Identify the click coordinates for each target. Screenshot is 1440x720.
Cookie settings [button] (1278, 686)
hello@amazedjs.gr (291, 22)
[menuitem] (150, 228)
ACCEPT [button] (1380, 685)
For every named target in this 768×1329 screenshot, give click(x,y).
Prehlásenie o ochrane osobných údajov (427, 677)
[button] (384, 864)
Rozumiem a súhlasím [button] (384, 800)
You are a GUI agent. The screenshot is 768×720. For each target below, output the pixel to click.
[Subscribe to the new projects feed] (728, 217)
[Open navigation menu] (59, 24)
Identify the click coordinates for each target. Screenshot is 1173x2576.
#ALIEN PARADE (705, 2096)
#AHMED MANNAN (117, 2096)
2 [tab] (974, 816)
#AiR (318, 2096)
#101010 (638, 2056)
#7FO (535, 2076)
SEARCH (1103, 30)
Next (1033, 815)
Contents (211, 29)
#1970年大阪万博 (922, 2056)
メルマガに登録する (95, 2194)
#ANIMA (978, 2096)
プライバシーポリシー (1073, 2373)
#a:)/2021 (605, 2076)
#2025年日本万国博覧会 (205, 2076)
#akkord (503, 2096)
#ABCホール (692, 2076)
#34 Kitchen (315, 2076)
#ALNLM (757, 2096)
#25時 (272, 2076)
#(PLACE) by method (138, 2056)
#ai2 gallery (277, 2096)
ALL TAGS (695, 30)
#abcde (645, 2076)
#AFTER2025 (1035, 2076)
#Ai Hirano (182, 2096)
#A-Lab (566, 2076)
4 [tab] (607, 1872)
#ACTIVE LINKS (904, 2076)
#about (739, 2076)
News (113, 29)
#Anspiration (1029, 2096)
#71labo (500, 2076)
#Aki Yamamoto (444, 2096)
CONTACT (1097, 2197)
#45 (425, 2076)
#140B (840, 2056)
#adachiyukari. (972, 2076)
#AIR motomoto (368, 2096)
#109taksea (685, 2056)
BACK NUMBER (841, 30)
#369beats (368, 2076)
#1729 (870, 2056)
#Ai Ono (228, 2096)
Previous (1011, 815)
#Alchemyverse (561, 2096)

(Required work)
Output each line of the material above with no deviation.

(Output for this exercise)
Identify the click coordinates for each target. Screenshot is 1440x720.
Cookie settings [button] (1278, 686)
hello@amazedjs.gr (291, 22)
[menuitem] (150, 228)
ACCEPT [button] (1380, 685)
For every named target in this 768×1329 screenshot, give click(x,y).
Prehlásenie o ochrane osobných údajov (427, 677)
[button] (384, 864)
Rozumiem a súhlasím [button] (384, 800)
You are a GUI agent. The screenshot is 768×720. For each target below, output the pixel to click.
[Subscribe to the new projects feed] (728, 217)
[Open navigation menu] (59, 24)
Identify the click coordinates for each target. Screenshot is 1173x2576.
#ALIEN PARADE (705, 2096)
#AHMED MANNAN (117, 2096)
2 [tab] (974, 816)
#AiR (318, 2096)
#101010 (638, 2056)
#7FO (535, 2076)
SEARCH (1103, 30)
Next (1033, 815)
Contents (211, 29)
#1970年大阪万博 (922, 2056)
メルマガに登録する (95, 2194)
#ANIMA (978, 2096)
プライバシーポリシー (1073, 2373)
#a:)/2021 (605, 2076)
#2025年日本万国博覧会 (205, 2076)
#akkord (503, 2096)
#ABCホール (692, 2076)
#34 Kitchen (315, 2076)
#ALNLM (757, 2096)
#25時 (272, 2076)
#(PLACE) by method (138, 2056)
#ai2 gallery (277, 2096)
ALL TAGS (695, 30)
#abcde (645, 2076)
#AFTER2025 (1035, 2076)
#Ai Hirano (182, 2096)
#A-Lab (566, 2076)
4 [tab] (607, 1872)
#ACTIVE LINKS (904, 2076)
#about (739, 2076)
News (113, 29)
#Anspiration (1029, 2096)
#71labo (500, 2076)
#Aki Yamamoto (444, 2096)
CONTACT (1097, 2197)
#45 (425, 2076)
#140B (840, 2056)
#adachiyukari. (972, 2076)
#AIR motomoto (368, 2096)
#109taksea (685, 2056)
BACK NUMBER (841, 30)
#369beats (368, 2076)
#1729 (870, 2056)
#Ai Ono (228, 2096)
Previous (1011, 815)
#Alchemyverse (561, 2096)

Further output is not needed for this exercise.